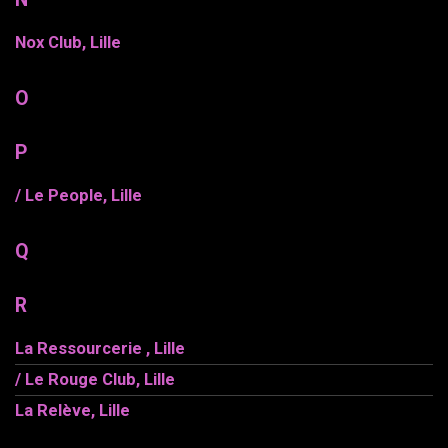
Nox Club, Lille
O
P
/ Le People, Lille
Q
R
La Ressourcerie , Lille
/ Le Rouge Club, Lille
La Relève, Lille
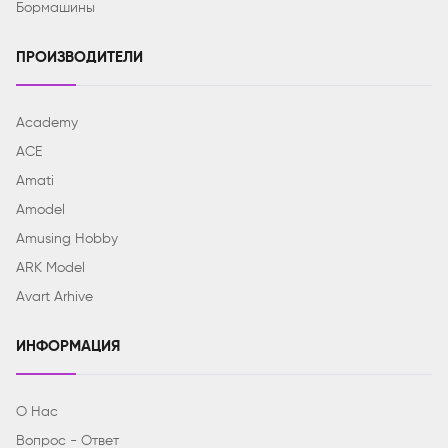
Бормашины
ПРОИЗВОДИТЕЛИ
Academy
ACE
Amati
Amodel
Amusing Hobby
ARK Model
Avart Arhive
ИНФОРМАЦИЯ
О Нас
Вопрос - Ответ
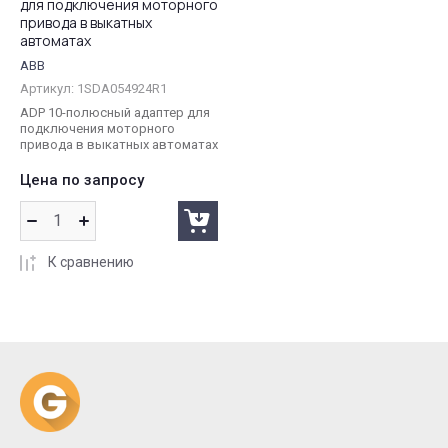
для подключения моторного
привода в выкатных
автоматах
ABB
Артикул:
1SDA054924R1
ADP 10-полюсный адаптер для
подключения моторного
привода в выкатных автоматах
Цена по запросу
К сравнению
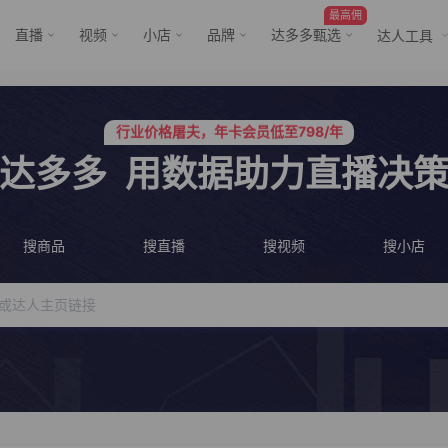
最高佣
直播
视频
小店
品牌
达多多甄选
达人工具
服务三只羊、董先生等行业头部客户
行业价格屠夫，年卡会员低至798/年
服务三只羊、董先生等行业头部客户
行业价格屠夫，年卡会员低至798/年
达多多
用数据助力直播决
搜商品
搜直播
搜视频
搜小店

========

# PROBLEM
Read through the records above and copy the lines that contain "привода".

# ANSWER SPACE
привода в выкатных
привода в выкатных автоматах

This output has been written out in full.